KATE MIDDLETON IS ON A FUCKING PLANE, OH MY GOD.
All the years you spent crying over the fact your love of A) commercial airlines and B) the royal family would never synchronize probably seem like a pretty dramatic waste of time now that the Duchess of Cambridge is storing her tiara in the same overhead compartment as some fugly nobody's carry-on.
Kate left her children, George and Charlotte, with her husband, Prince William, as she journeyed to the Netherlands this week.
Her trip, Cosmopolitan reports, included a visit with King Willem-Alexander, a roundtable discussion with charities she supports and a stroll through the ol' Mauritshuis museum in The Hague.
Kate Visits The Netherlands #katemiddleton #duchessofcambridge pic.twitter.com/L9RPo5arjt — Kate Middleton (@KateMiddleton02) October 11, 2016
When she was done tearin' up the damn town, Nether-style, ya girl hopped on a 7:15 pm commercial British Airways flight home.
Bodyguards escorted her onto the plane, but once she slid through the first class curtains in that periwinkle Katherine Walker suit, a source told the New Zealand Herald he had “never seen so many iPhones pop up at once.”
When the plane landed back home, a car was waiting for the Duchess on the tarmac so she could avoid the crowds, the baggage claim and the age-old struggle of avoiding airport Cinnabon after you've already gotten a hot whiff of airport Cinnabon.

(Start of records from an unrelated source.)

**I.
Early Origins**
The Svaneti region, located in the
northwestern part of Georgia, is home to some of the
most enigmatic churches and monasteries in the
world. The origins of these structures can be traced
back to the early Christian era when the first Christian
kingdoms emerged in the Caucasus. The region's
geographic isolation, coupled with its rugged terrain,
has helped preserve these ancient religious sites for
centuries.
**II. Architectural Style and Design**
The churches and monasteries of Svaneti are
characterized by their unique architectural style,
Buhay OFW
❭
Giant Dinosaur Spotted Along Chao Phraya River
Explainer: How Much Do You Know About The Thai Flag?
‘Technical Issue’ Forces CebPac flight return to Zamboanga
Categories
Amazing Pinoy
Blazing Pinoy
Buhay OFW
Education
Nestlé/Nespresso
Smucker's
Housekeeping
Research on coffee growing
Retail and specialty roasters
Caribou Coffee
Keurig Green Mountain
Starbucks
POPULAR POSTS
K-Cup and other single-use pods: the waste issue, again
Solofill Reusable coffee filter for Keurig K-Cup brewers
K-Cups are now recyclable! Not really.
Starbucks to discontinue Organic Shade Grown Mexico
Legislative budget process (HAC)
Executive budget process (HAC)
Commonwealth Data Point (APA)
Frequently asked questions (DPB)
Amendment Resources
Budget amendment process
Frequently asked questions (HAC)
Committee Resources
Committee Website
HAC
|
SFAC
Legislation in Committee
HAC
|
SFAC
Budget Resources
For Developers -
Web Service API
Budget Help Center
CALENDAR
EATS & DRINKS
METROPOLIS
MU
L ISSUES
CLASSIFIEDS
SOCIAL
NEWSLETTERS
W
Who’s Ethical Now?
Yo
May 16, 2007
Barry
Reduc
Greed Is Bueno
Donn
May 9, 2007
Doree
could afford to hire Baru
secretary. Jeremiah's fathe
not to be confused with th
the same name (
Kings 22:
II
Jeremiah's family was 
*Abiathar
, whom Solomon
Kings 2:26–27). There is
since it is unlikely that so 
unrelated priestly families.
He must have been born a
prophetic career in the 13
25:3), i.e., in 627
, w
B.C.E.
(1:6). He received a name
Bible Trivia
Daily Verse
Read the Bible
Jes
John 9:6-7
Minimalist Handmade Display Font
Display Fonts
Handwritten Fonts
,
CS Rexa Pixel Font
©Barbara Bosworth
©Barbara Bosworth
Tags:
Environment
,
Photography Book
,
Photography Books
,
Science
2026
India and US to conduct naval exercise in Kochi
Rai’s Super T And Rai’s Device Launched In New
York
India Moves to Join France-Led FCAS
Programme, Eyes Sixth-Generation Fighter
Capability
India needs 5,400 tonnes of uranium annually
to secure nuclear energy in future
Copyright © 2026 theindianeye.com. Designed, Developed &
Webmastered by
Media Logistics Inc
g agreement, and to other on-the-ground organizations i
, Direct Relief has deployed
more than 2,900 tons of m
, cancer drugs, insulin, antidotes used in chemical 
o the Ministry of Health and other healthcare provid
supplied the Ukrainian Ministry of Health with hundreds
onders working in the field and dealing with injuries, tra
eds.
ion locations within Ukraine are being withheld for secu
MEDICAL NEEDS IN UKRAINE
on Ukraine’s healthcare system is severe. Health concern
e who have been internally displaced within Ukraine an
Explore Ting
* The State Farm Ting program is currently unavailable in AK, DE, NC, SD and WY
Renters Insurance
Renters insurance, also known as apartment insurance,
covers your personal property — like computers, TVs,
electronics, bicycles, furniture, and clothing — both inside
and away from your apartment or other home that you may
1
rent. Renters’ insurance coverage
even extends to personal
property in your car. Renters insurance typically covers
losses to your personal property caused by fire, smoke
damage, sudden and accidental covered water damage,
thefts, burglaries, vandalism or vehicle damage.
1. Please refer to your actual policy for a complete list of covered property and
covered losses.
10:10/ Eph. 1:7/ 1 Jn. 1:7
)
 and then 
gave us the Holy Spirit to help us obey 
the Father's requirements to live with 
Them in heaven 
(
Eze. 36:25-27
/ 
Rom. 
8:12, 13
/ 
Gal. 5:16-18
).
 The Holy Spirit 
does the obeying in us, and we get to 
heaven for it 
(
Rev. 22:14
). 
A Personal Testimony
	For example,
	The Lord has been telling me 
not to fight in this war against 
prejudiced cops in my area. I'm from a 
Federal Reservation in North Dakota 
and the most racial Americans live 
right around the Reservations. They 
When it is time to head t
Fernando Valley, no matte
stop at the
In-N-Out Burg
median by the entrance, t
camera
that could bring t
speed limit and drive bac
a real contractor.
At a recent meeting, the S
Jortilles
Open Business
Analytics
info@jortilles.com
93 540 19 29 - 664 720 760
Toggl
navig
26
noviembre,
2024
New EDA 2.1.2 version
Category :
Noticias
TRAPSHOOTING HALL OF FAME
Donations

Her ability to glide onto a commercial flight and command respect and some level of privacy -- photos aside, it's shocking she wasn't mobbed by adoring citizens -- is a testament to Kate's overall presence.
She is smooth as the top of her husband's head in a claustrophobic environment that could have quickly escalated into a situation hairier than the top of her husband's head (was in the '90s).
Dang, Kate. You just earned yourself a pair of yoga pants and a neck pillow partially soaked in a stranger's drool. Join us normals again any time.